*** Record excerpts

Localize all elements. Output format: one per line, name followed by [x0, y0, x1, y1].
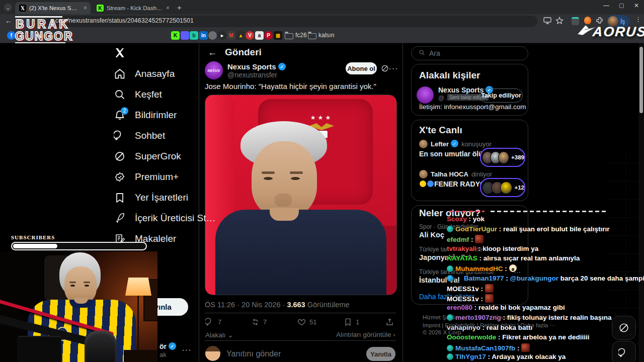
- browser-menu-icon[interactable]: ⋮: [635, 16, 641, 23]
- reply-input[interactable]: Yanıtını gönder: [226, 349, 281, 358]
- live-host-row[interactable]: Talha HOCAdinliyor: [419, 170, 492, 178]
- divider: [205, 313, 396, 313]
- chat-username[interactable]: tvtrakyali: [447, 245, 476, 252]
- post-more-icon[interactable]: ···: [389, 64, 398, 73]
- send-to-device-icon[interactable]: [543, 17, 551, 27]
- action-bmark-button[interactable]: 1: [343, 317, 359, 327]
- sidebar-item-bell[interactable]: 2Bildirimler: [107, 107, 197, 124]
- view-quotes-link[interactable]: Alıntıları görüntüle ›: [336, 331, 395, 338]
- streamer-eyebrow: [84, 282, 90, 283]
- person-eye: [264, 177, 273, 180]
- live-host-row[interactable]: Lefterkonuşuyor: [419, 140, 492, 148]
- related-filter-label: Alakalı: [205, 331, 226, 339]
- bookmark-app-v-icon[interactable]: V: [246, 31, 254, 40]
- chat-username[interactable]: MOESS1v: [447, 285, 479, 293]
- bookmark-drive-icon[interactable]: ▲: [236, 31, 245, 40]
- grok-floating-button[interactable]: [612, 316, 636, 340]
- browser-tab-x[interactable]: 𝕏 (2) X'te Nexus Sports: "Jose Mo ×: [15, 2, 91, 14]
- chat-username[interactable]: Batman1977: [464, 275, 504, 282]
- trend-title[interactable]: Ali Koç: [419, 231, 444, 239]
- live-listeners-pill[interactable]: +389: [480, 148, 525, 167]
- subscribe-button[interactable]: Abone ol: [346, 62, 377, 74]
- window-close-button[interactable]: ✕: [634, 2, 639, 9]
- new-tab-button[interactable]: +: [177, 3, 182, 12]
- back-icon[interactable]: ←: [5, 16, 13, 25]
- chat-badge-icon: [455, 275, 462, 282]
- chat-username[interactable]: MOESS1v: [447, 295, 479, 303]
- x-logo[interactable]: [114, 47, 126, 59]
- messages-floating-button[interactable]: [612, 341, 636, 362]
- url-text[interactable]: x.com/nexustransfer/status/2046324525772…: [50, 17, 194, 24]
- tab-close-icon[interactable]: ×: [84, 5, 87, 12]
- chat-username[interactable]: MustafaCan1907fb: [455, 344, 515, 352]
- chat-separator: :: [477, 254, 484, 262]
- chat-text: reali şuan erol bulut bile çalıştırır: [503, 225, 610, 233]
- chat-username[interactable]: KAYATAS: [447, 254, 477, 262]
- bookmark-amazon-icon[interactable]: a: [255, 31, 264, 40]
- author-avatar[interactable]: NEXUS: [205, 61, 223, 79]
- bookmark-gmail-icon[interactable]: M: [227, 31, 235, 40]
- chat-username[interactable]: Oooosterwolde: [447, 333, 496, 341]
- chat-text: yok: [473, 215, 485, 223]
- following-button[interactable]: Takip ediliyor: [479, 88, 523, 103]
- live-listeners-pill[interactable]: +12: [480, 178, 525, 197]
- action-repost-button[interactable]: 7: [251, 317, 267, 327]
- bookmark-folder-label[interactable]: fc26: [295, 32, 307, 39]
- post-image[interactable]: ★★★: [205, 95, 397, 295]
- bookmark-app-teal-icon[interactable]: b: [190, 31, 198, 40]
- action-share-button[interactable]: [385, 317, 397, 327]
- chat-username[interactable]: eren080: [447, 304, 472, 311]
- live-host-avatar: [419, 140, 428, 148]
- chat-username[interactable]: TlhYgn17: [455, 353, 486, 360]
- sidebar-item-home[interactable]: Anasayfa: [107, 65, 197, 82]
- bookmark-kick-icon[interactable]: K: [171, 31, 180, 40]
- search-input[interactable]: Ara: [411, 46, 528, 60]
- bookmark-facebook-icon[interactable]: f: [7, 31, 16, 40]
- sidebar-item-grok[interactable]: SuperGrok: [107, 148, 197, 165]
- action-reply-button[interactable]: 7: [205, 317, 221, 327]
- sidebar-item-search[interactable]: Keşfet: [107, 86, 197, 103]
- scrollbar-thumb[interactable]: [639, 47, 643, 113]
- tab-search-button[interactable]: ⌄: [4, 4, 12, 12]
- webcam-shadow: [124, 350, 157, 362]
- chat-username[interactable]: vahapinyo: [447, 324, 480, 331]
- sidebar-item-rocket[interactable]: İçerik Üreticisi St…: [107, 210, 197, 227]
- action-heart-button[interactable]: 51: [297, 317, 316, 327]
- author-name[interactable]: Nexus Sports: [227, 62, 286, 71]
- window-minimize-button[interactable]: —: [603, 2, 609, 9]
- sidebar-item-chat[interactable]: Sohbet: [107, 127, 197, 144]
- related-avatar[interactable]: [417, 86, 434, 104]
- back-arrow-icon[interactable]: ←: [208, 47, 217, 58]
- chat-username[interactable]: MuhammedHC: [455, 265, 503, 273]
- x-favicon: 𝕏: [19, 5, 26, 12]
- chat-username[interactable]: Scoxy: [447, 215, 467, 223]
- chat-message: MustafaCan1907fb :: [447, 343, 530, 352]
- tab-close-icon[interactable]: ×: [166, 5, 170, 12]
- sidebar-profile-name[interactable]: ör: [159, 342, 176, 350]
- sidebar-item-premium[interactable]: Premium+: [107, 168, 197, 186]
- window-maximize-button[interactable]: ▢: [619, 2, 624, 9]
- related-filter[interactable]: Alakalı ⌄: [205, 331, 233, 339]
- live-listener-count: +389: [511, 154, 524, 160]
- sidebar-item-bookmark[interactable]: Yer İşaretleri: [107, 189, 197, 206]
- sidebar-item-label: Premium+: [135, 171, 179, 183]
- sidebar-profile-menu-icon[interactable]: ···: [182, 346, 192, 355]
- bookmark-folder-label[interactable]: kalsın: [318, 32, 334, 39]
- chat-username[interactable]: GodTierUgur: [455, 225, 497, 233]
- bookmark-play-icon[interactable]: ▸: [218, 31, 226, 40]
- bookmark-folder-icon[interactable]: [308, 33, 316, 39]
- live-topic[interactable]: En son umutlar ölür: [419, 150, 486, 158]
- browser-tab-kick[interactable]: K Stream - Kick Dashboard ×: [93, 2, 173, 14]
- bookmark-app-gray-icon[interactable]: [208, 31, 217, 40]
- chat-username[interactable]: merto1907zng: [455, 314, 501, 321]
- grok-icon[interactable]: [381, 64, 389, 72]
- chat-username[interactable]: efedmf: [447, 236, 469, 243]
- bookmark-linkedin-icon[interactable]: in: [199, 31, 208, 40]
- bookmark-star-icon[interactable]: [555, 17, 564, 27]
- bookmark-pinterest-icon[interactable]: P: [264, 31, 273, 40]
- reply-button[interactable]: Yanıtla: [366, 347, 395, 361]
- bookmark-app-purple-icon[interactable]: [181, 31, 189, 40]
- bookmark-app-box-icon[interactable]: ▦: [274, 31, 282, 40]
- bookmark-folder-icon[interactable]: [285, 33, 293, 39]
- live-card-title: X'te Canlı: [419, 125, 462, 136]
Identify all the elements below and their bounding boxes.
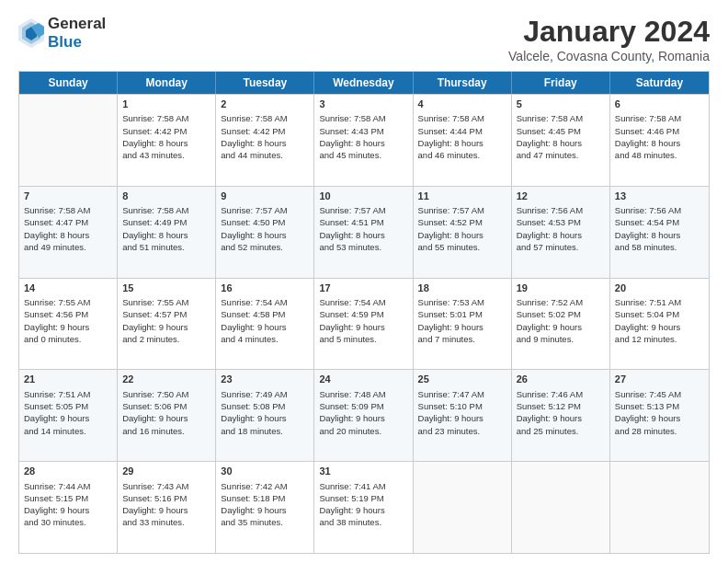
day-info: and 38 minutes. — [319, 516, 407, 528]
calendar-cell: 25Sunrise: 7:47 AMSunset: 5:10 PMDayligh… — [414, 370, 512, 461]
day-info: Sunset: 4:59 PM — [319, 308, 407, 320]
calendar-cell: 2Sunrise: 7:58 AMSunset: 4:42 PMDaylight… — [216, 95, 314, 186]
day-info: Sunrise: 7:48 AM — [319, 388, 407, 400]
day-info: Sunset: 5:19 PM — [319, 492, 407, 504]
calendar-row: 1Sunrise: 7:58 AMSunset: 4:42 PMDaylight… — [19, 94, 709, 186]
day-info: Daylight: 8 hours — [221, 229, 309, 241]
day-info: Sunrise: 7:43 AM — [122, 480, 210, 492]
day-info: Daylight: 9 hours — [517, 321, 605, 333]
calendar-cell: 18Sunrise: 7:53 AMSunset: 5:01 PMDayligh… — [414, 279, 512, 370]
day-info: Sunset: 5:04 PM — [615, 308, 704, 320]
day-info: and 20 minutes. — [319, 425, 407, 437]
calendar-cell: 31Sunrise: 7:41 AMSunset: 5:19 PMDayligh… — [314, 462, 413, 553]
day-info: Sunset: 5:10 PM — [418, 400, 506, 412]
calendar-cell: 6Sunrise: 7:58 AMSunset: 4:46 PMDaylight… — [610, 95, 709, 186]
day-info: Daylight: 9 hours — [319, 412, 407, 424]
day-info: Sunset: 5:08 PM — [221, 400, 309, 412]
calendar-cell: 3Sunrise: 7:58 AMSunset: 4:43 PMDaylight… — [314, 95, 413, 186]
day-number: 2 — [221, 98, 309, 111]
day-info: and 57 minutes. — [517, 241, 605, 253]
calendar-cell: 10Sunrise: 7:57 AMSunset: 4:51 PMDayligh… — [314, 187, 413, 278]
day-info: Sunrise: 7:57 AM — [221, 204, 309, 216]
calendar-cell — [19, 95, 118, 186]
day-info: and 14 minutes. — [24, 425, 112, 437]
day-info: and 35 minutes. — [221, 516, 309, 528]
calendar-cell: 30Sunrise: 7:42 AMSunset: 5:18 PMDayligh… — [216, 462, 314, 553]
day-info: and 4 minutes. — [221, 333, 309, 345]
day-info: and 16 minutes. — [122, 425, 210, 437]
header: General Blue January 2024 Valcele, Covas… — [18, 15, 710, 63]
day-info: Sunrise: 7:58 AM — [319, 112, 407, 124]
weekday-header: Saturday — [610, 72, 709, 94]
day-number: 12 — [517, 190, 605, 203]
day-number: 7 — [24, 190, 112, 203]
day-info: and 43 minutes. — [122, 149, 210, 161]
calendar-cell: 5Sunrise: 7:58 AMSunset: 4:45 PMDaylight… — [512, 95, 610, 186]
day-number: 30 — [221, 465, 309, 478]
day-number: 8 — [122, 190, 210, 203]
day-info: Sunrise: 7:56 AM — [615, 204, 704, 216]
day-number: 3 — [319, 98, 407, 111]
day-info: and 12 minutes. — [615, 333, 704, 345]
weekday-header: Monday — [118, 72, 216, 94]
calendar-cell: 16Sunrise: 7:54 AMSunset: 4:58 PMDayligh… — [216, 279, 314, 370]
calendar-cell: 14Sunrise: 7:55 AMSunset: 4:56 PMDayligh… — [19, 279, 118, 370]
day-info: Daylight: 8 hours — [122, 229, 210, 241]
day-number: 24 — [319, 373, 407, 386]
day-number: 6 — [615, 98, 704, 111]
day-info: Daylight: 9 hours — [517, 412, 605, 424]
day-number: 20 — [615, 282, 704, 295]
day-number: 4 — [418, 98, 506, 111]
calendar-cell: 7Sunrise: 7:58 AMSunset: 4:47 PMDaylight… — [19, 187, 118, 278]
day-info: Sunrise: 7:52 AM — [517, 296, 605, 308]
day-info: Daylight: 9 hours — [122, 504, 210, 516]
day-number: 26 — [517, 373, 605, 386]
weekday-header: Sunday — [19, 72, 118, 94]
day-number: 19 — [517, 282, 605, 295]
day-info: Daylight: 8 hours — [517, 137, 605, 149]
day-info: Sunset: 5:12 PM — [517, 400, 605, 412]
calendar-cell: 13Sunrise: 7:56 AMSunset: 4:54 PMDayligh… — [610, 187, 709, 278]
day-info: Sunset: 4:42 PM — [221, 125, 309, 137]
day-info: and 5 minutes. — [319, 333, 407, 345]
day-info: Sunrise: 7:45 AM — [615, 388, 704, 400]
day-info: Daylight: 9 hours — [221, 412, 309, 424]
day-info: Sunset: 4:53 PM — [517, 216, 605, 228]
logo: General Blue — [18, 15, 106, 51]
calendar-cell: 4Sunrise: 7:58 AMSunset: 4:44 PMDaylight… — [414, 95, 512, 186]
day-info: and 28 minutes. — [615, 425, 704, 437]
day-number: 28 — [24, 465, 112, 478]
logo-general: General — [48, 15, 106, 33]
day-info: Daylight: 8 hours — [418, 229, 506, 241]
weekday-header: Wednesday — [314, 72, 413, 94]
day-info: Sunrise: 7:58 AM — [221, 112, 309, 124]
day-info: and 0 minutes. — [24, 333, 112, 345]
day-info: Sunrise: 7:57 AM — [319, 204, 407, 216]
day-info: Sunrise: 7:51 AM — [615, 296, 704, 308]
day-info: Daylight: 9 hours — [122, 321, 210, 333]
day-info: Sunset: 4:56 PM — [24, 308, 112, 320]
month-title: January 2024 — [508, 15, 710, 49]
calendar-cell: 8Sunrise: 7:58 AMSunset: 4:49 PMDaylight… — [118, 187, 216, 278]
day-info: Sunrise: 7:58 AM — [517, 112, 605, 124]
day-info: Sunrise: 7:54 AM — [319, 296, 407, 308]
weekday-header: Tuesday — [216, 72, 314, 94]
calendar-cell: 15Sunrise: 7:55 AMSunset: 4:57 PMDayligh… — [118, 279, 216, 370]
day-info: Daylight: 9 hours — [24, 321, 112, 333]
calendar-cell: 23Sunrise: 7:49 AMSunset: 5:08 PMDayligh… — [216, 370, 314, 461]
calendar-cell: 19Sunrise: 7:52 AMSunset: 5:02 PMDayligh… — [512, 279, 610, 370]
day-info: and 30 minutes. — [24, 516, 112, 528]
day-info: Daylight: 9 hours — [122, 412, 210, 424]
day-info: Daylight: 9 hours — [615, 412, 704, 424]
day-info: Daylight: 9 hours — [221, 321, 309, 333]
day-info: Sunrise: 7:56 AM — [517, 204, 605, 216]
day-number: 14 — [24, 282, 112, 295]
calendar-row: 28Sunrise: 7:44 AMSunset: 5:15 PMDayligh… — [19, 461, 709, 553]
day-info: Sunrise: 7:55 AM — [24, 296, 112, 308]
logo-icon — [18, 18, 44, 48]
day-number: 16 — [221, 282, 309, 295]
calendar-cell: 20Sunrise: 7:51 AMSunset: 5:04 PMDayligh… — [610, 279, 709, 370]
day-info: and 9 minutes. — [517, 333, 605, 345]
day-info: Daylight: 8 hours — [319, 229, 407, 241]
calendar-cell: 21Sunrise: 7:51 AMSunset: 5:05 PMDayligh… — [19, 370, 118, 461]
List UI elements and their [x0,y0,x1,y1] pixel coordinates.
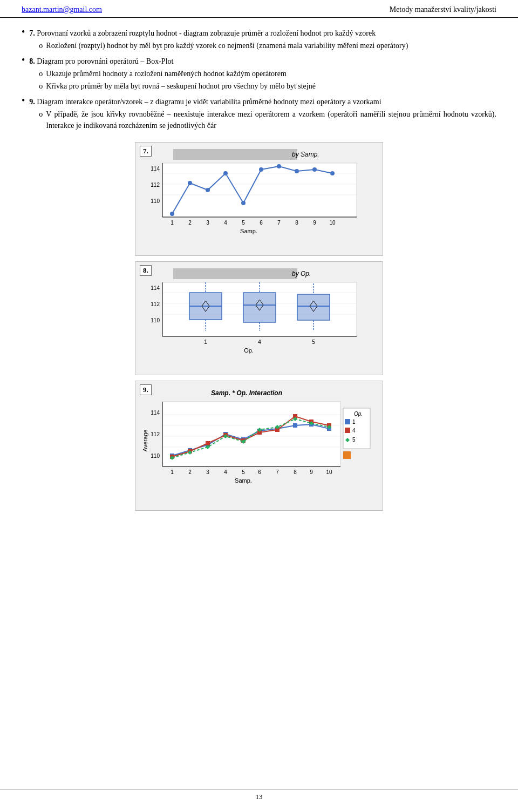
diagram-9-label: 9. [140,384,152,395]
sub-bullet-icon-8-1: o [39,68,43,79]
svg-text:1: 1 [352,419,356,425]
sub-bullet-icon-8-2: o [39,80,43,92]
svg-rect-55 [297,294,330,320]
svg-text:10: 10 [326,469,332,475]
svg-text:5: 5 [312,339,315,345]
svg-text:112: 112 [151,431,160,437]
svg-text:8: 8 [295,220,298,226]
svg-rect-119 [345,428,350,433]
diagram-7-wrapper: 7. by Samp. 114 112 110 [135,142,383,256]
svg-text:114: 114 [151,410,160,416]
svg-text:4: 4 [224,220,227,226]
svg-rect-90 [293,423,297,428]
svg-text:10: 10 [329,220,336,226]
bullet-main-text-9: Diagram interakce operátor/vzorek – z di… [37,98,381,106]
bullet-text-7: 7. Porovnaní vzorků a zobrazení rozptylu… [29,28,496,52]
svg-point-24 [241,201,246,205]
bullet-item-9: • 9. Diagram interakce operátor/vzorek –… [22,96,496,132]
svg-point-28 [312,167,317,172]
sub-item-text-8-1: Ukazuje průměrní hodnoty a rozložení nam… [46,68,287,79]
bullet-number-8: 8. [29,57,35,65]
bullet-item-7: • 7. Porovnaní vzorků a zobrazení rozpty… [22,28,496,52]
diagram-7-svg: by Samp. 114 112 110 1 2 3 4 [141,148,373,248]
svg-text:Samp.: Samp. [235,477,252,484]
svg-rect-67 [162,402,340,466]
diagram-7-label: 7. [140,146,152,157]
svg-text:110: 110 [151,198,160,204]
svg-text:112: 112 [151,182,160,188]
svg-text:1: 1 [204,339,207,345]
svg-text:Op.: Op. [244,347,254,354]
sub-item-8-2: o Křivka pro průměr by měla byt rovná – … [39,80,496,92]
svg-rect-50 [243,293,276,322]
bullet-item-8: • 8. Diagram pro porovnáni operátorů – B… [22,56,496,93]
svg-text:4: 4 [258,339,261,345]
content-area: • 7. Porovnaní vzorků a zobrazení rozpty… [0,18,518,527]
svg-point-27 [295,169,299,173]
header-left: bazant.martin@gmail.com [22,5,102,14]
footer: 13 [0,789,518,801]
svg-point-26 [277,164,281,168]
svg-rect-123 [343,451,351,459]
diagram-8-wrapper: 8. by Op. 114 112 110 1 [135,261,383,375]
svg-text:7: 7 [276,469,279,475]
svg-text:6: 6 [258,469,261,475]
svg-text:3: 3 [206,220,209,226]
bullet-main-text-7: Porovnaní vzorků a zobrazení rozptylu ho… [37,29,376,37]
page-number: 13 [256,793,263,801]
svg-rect-32 [173,268,297,279]
svg-text:by Samp.: by Samp. [292,151,319,158]
svg-point-22 [206,188,210,192]
svg-text:1: 1 [171,469,174,475]
bullet-number-7: 7. [29,29,35,37]
svg-text:7: 7 [277,220,281,226]
svg-text:2: 2 [188,469,192,475]
svg-text:Op.: Op. [354,411,363,417]
svg-text:3: 3 [206,469,209,475]
svg-text:Samp. * Op. Interaction: Samp. * Op. Interaction [211,389,282,397]
svg-text:Samp.: Samp. [240,228,257,234]
svg-text:5: 5 [242,469,245,475]
svg-text:114: 114 [151,285,160,291]
svg-text:110: 110 [151,453,160,459]
svg-point-20 [170,212,174,216]
page: bazant.martin@gmail.com Metody manažerst… [0,0,518,812]
bullet-sublist-9: o V případě, že jsou křivky rovnoběžné –… [29,109,496,131]
diagram-9-svg: Samp. * Op. Interaction 114 112 110 Aver… [141,387,373,503]
bullet-sublist-7: o Rozložení (rozptyl) hodnot by měl byt … [29,40,496,51]
bullet-text-8: 8. Diagram pro porovnáni operátorů – Box… [29,56,496,93]
sub-item-text-9-1: V případě, že jsou křivky rovnoběžné – n… [46,109,496,131]
sub-item-8-1: o Ukazuje průměrní hodnoty a rozložení n… [39,68,496,79]
sub-item-7-1: o Rozložení (rozptyl) hodnot by měl byt … [39,40,496,51]
svg-text:114: 114 [151,166,160,172]
svg-text:5: 5 [242,220,245,226]
bullet-dot-7: • [22,26,25,38]
sub-item-text-8-2: Křivka pro průměr by měla byt rovná – se… [46,80,316,92]
sub-bullet-icon-7-1: o [39,40,43,51]
svg-text:6: 6 [260,220,263,226]
svg-rect-117 [345,419,350,424]
svg-text:112: 112 [151,301,160,307]
svg-point-23 [223,171,228,175]
svg-text:8: 8 [294,469,297,475]
bullet-text-9: 9. Diagram interakce operátor/vzorek – z… [29,96,496,132]
diagrams-area: 7. by Samp. 114 112 110 [22,142,496,516]
diagram-9-wrapper: 9. Samp. * Op. Interaction 114 112 110 A… [135,381,383,511]
bullet-dot-8: • [22,55,25,66]
svg-point-21 [188,181,192,185]
svg-text:4: 4 [224,469,227,475]
svg-text:9: 9 [313,220,316,226]
sub-item-text-7-1: Rozložení (rozptyl) hodnot by měl byt pr… [46,40,408,51]
header-email-link[interactable]: bazant.martin@gmail.com [22,5,102,13]
bullet-dot-9: • [22,95,25,106]
bullet-main-text-8: Diagram pro porovnáni operátorů – Box-Pl… [37,57,173,65]
svg-text:110: 110 [151,317,160,323]
svg-point-25 [259,167,263,172]
sub-item-9-1: o V případě, že jsou křivky rovnoběžné –… [39,109,496,131]
bullet-sublist-8: o Ukazuje průměrní hodnoty a rozložení n… [29,68,496,92]
svg-text:2: 2 [188,220,192,226]
svg-rect-95 [206,441,210,445]
svg-point-29 [330,171,335,175]
svg-text:1: 1 [171,220,174,226]
diagram-8-svg: by Op. 114 112 110 1 4 5 Op. [141,267,373,367]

******

◆ Activity ◆
Where a line in the records above contains the word "profile", copy that line.

◆ Exercise output ◆
- sidebar-profile-name[interactable]: ör: [159, 342, 176, 350]
- sidebar-profile-menu-icon[interactable]: ···: [182, 346, 192, 355]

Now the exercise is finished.